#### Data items
-=-=-

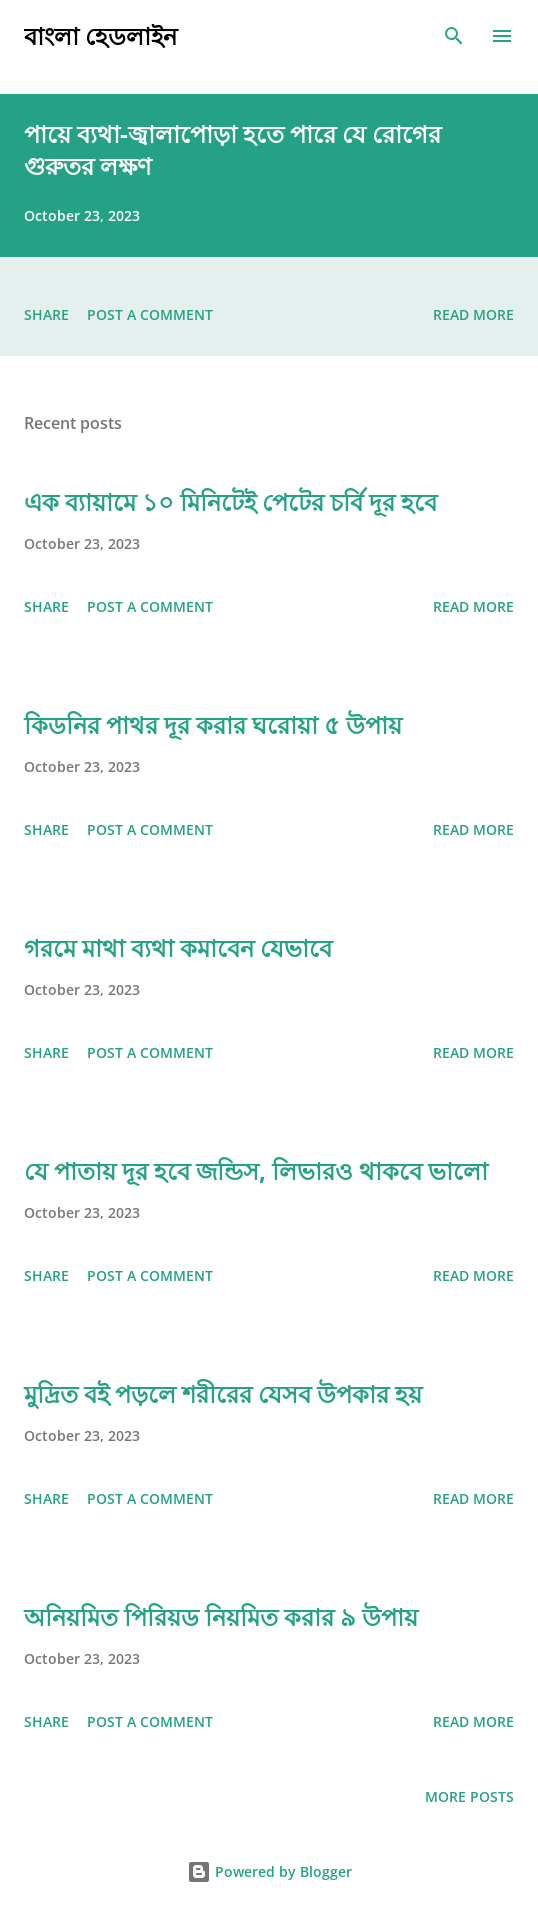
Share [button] (46, 314)
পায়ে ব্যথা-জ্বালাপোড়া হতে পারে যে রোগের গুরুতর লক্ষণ (232, 149)
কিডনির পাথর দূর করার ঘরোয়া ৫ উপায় (213, 724)
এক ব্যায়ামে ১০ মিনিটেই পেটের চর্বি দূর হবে (230, 501)
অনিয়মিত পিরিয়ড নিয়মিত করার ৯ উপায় (221, 1616)
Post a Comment (150, 314)
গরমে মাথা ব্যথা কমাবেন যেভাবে (178, 947)
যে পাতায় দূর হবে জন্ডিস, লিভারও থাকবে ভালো (256, 1170)
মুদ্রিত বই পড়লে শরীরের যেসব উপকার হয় (223, 1393)
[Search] (454, 36)
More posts (469, 1796)
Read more (473, 314)
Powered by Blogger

-=-=-

#### EXERCISE DIRECTIONS
Make an exact copy of every line from the one with "অনিয়মিত পিরিয়ড নিয়মিত" to the end of the data, with the first and last of those lines included.

#### OUTPUT OF THE EXERCISE
অনিয়মিত পিরিয়ড নিয়মিত করার ৯ উপায় (221, 1616)
Post a Comment (150, 314)
গরমে মাথা ব্যথা কমাবেন যেভাবে (178, 947)
যে পাতায় দূর হবে জন্ডিস, লিভারও থাকবে ভালো (256, 1170)
মুদ্রিত বই পড়লে শরীরের যেসব উপকার হয় (223, 1393)
[Search] (454, 36)
More posts (469, 1796)
Read more (473, 314)
Powered by Blogger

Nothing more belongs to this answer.